После перечисления очевидных преимуществ территории, включая ее защищенность
от яростного зноя и снежных буранов соседних прерий, Ладлоу писал:
Окончательное решение индейского вопроса, однако, требует обязательных
подготовительных мероприятий. Хозяева территории трепетно относятся к ней
как к своим охотничьим угодьям и последнему пристанищу. Наиболее
дальновидные из них, предвидя момент, когда на бизонов охотиться станет
невозможно (а бизоны сейчас являются основным средством существования диких
племен) ожидают возможности поселиться на Черных Холмах и вокруг них, в
качестве постоянного проживания, и тогда только ожидать своего постепенного
исчезновения, что является их судьбой... У индейцев нет земли на западе,
куда они могли бы мигрировать и далее.
Он сделал добрый глоток виски, каракули Тристана занимали его куда
более, чем все те ужасы и юридические уловки, творимые правительством,
превратившие его в свое время в некое подобие анахорета[20]. Он
отчетливо припомнил то нашествие кузнечиков, которым так заинтересовался
Тристан:
Утром я насчитал двадцать пять насекомых на квадратном футе земли.
Грубый подсчет возводит эту цифру к миллиону на акр[21]...

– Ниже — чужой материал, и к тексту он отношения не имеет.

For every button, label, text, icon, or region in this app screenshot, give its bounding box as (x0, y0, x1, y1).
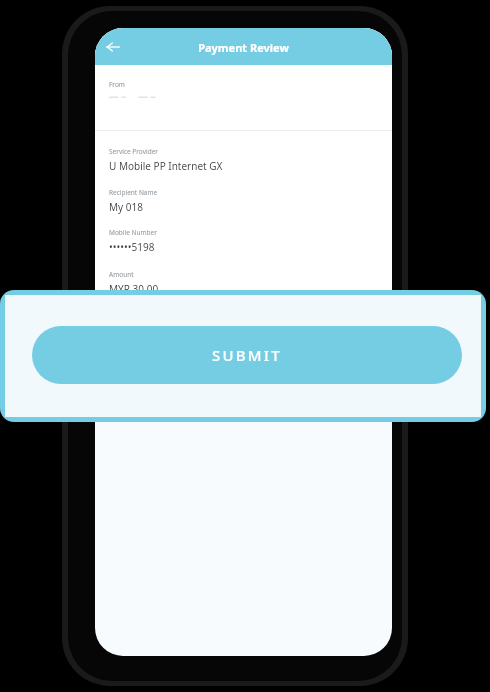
staticText: ▁▁ ▁ ▁▁ ▁ (109, 90, 156, 98)
button[interactable]: SUBMIT (32, 326, 462, 384)
staticText: MYR 30.00 (109, 282, 159, 296)
staticText: Recipient Name (109, 188, 158, 197)
staticText: Service Provider (109, 147, 158, 156)
staticText: Mobile Number (109, 228, 157, 237)
staticText: Amount (109, 270, 134, 279)
staticText: U Mobile PP Internet GX (109, 159, 223, 173)
staticText: SUBMIT (212, 345, 282, 365)
button[interactable]: Back (100, 34, 126, 60)
staticText: Payment Review (95, 40, 392, 77)
staticText: ••••••5198 (109, 240, 155, 254)
staticText: From (109, 80, 125, 89)
staticText: My 018 (109, 200, 143, 214)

исключительно алчные, можно легко представить способность уничтожать
растительность. Способность к продолжительному полету удивительна...они
могут держаться на крыле в течение целого дня, постоянно перемещаясь вместе
в ветром и заполняя собой воздух...крылышки, отражающие свет, делают их
похожими на пучки хлопка, лениво плывущие по ветру...когда они снижаются в
закатном солнце они напоминают огромные снежинки.
Ладлоу припомнил, как Кастер произносил свою странную речь перед
войсками, его длинные светлые волосы были усеяны вцепившимися в них
кузнечиками. Ладлоу продолжил чтение, в основном вчитываясь в то, что
наподчеркивал Тристан, включая отрывок, в котором говорилось о
кроваво-красной луне, озарившей светом пейзаж, отчего он стал из
песочно-бежевого темно-алым. Тристан на полях написал: "Я видал этот феном.
как-то с Одним Ударом, который у костра не говорил об этом".Самым
впечатляющим абзацем, однако, было описание бизоньих черепов, в котором
Ладлоу узнал черты Танца Призраков Одного Удара, то чем восхищался Тристан в
юности. "Тот, кто убивает бизона и не съедает всю тушу, и не делает вигвам
или постель из шкуры, должен сам быть застрелен, включая костный мозг, про
который Один Удар говорит, что он восстанавливает здоровье в человеческом
теле". Ладлоу припомнил бизоньи черепа и блеск перьев сапсанов, пролетавших
под брюхом его коня в погоне за дикими голубями.
Территория, по которой мы едем, всего лишь несколько лет назад была
любимым пастбищем бизонов, чьи черепа встречаются в прерии сейчас
повсеместно. Иногда индейцы их подбирают и раскладывают их на земле
фантастическими узорами. Я заметил, что один из таких узоров выложен из
черепов, раскрашенных в синюю и красную краску, полосами и кругами, черепа
лежат пятью параллельными рядами по двенадцать в каждом и все расположены
лицом на восток.
Он допил виски и задремал, лампу при этом не гасил, потому что боялся
возвращения того сна, с его неизбежными роковыми вопросами, этакая
драматическая и хаотически раскрашенная смерть. Ладлоу был не настолько
глуп, чтобы пытаться упорядочить прожитую жизнь, но прекрасно отдавал отчет
в том, что его вторая жизнь, воплощенная в сыновьях, пошла как-то вкривь и
вкось; не столько это касалось Альфреда и Самуэля, которые были теми, кем
являлись, сколько Тристана. Ладлоу порой задумывался над разными
эксцентричными научными гипотезами, в том числе и над популярной теорией,
что индивидуальный характер зачастую проявляется через одно поколение. Отец
Ладлоу был капитаном шхуны, в сущности и до сих пор, в свои восемьдесят
четыре, этого занятия не оставил; основными чертами в нем были
неослабевающая свирепость и редкое обаяние, с годами проявлявшиеся все
сильнее. Тяга Ладлоу к странствиям была заложена рассказами отца о том, как,
например, Ладлоу-старший видел битву гигантских кальмаров в Гумбольдтовом
течении у берегов Перу, или о том, что человек навсегда меняется, если
сумеет пройти мыс Горн при бешеном ветре в семьдесят узлов[22].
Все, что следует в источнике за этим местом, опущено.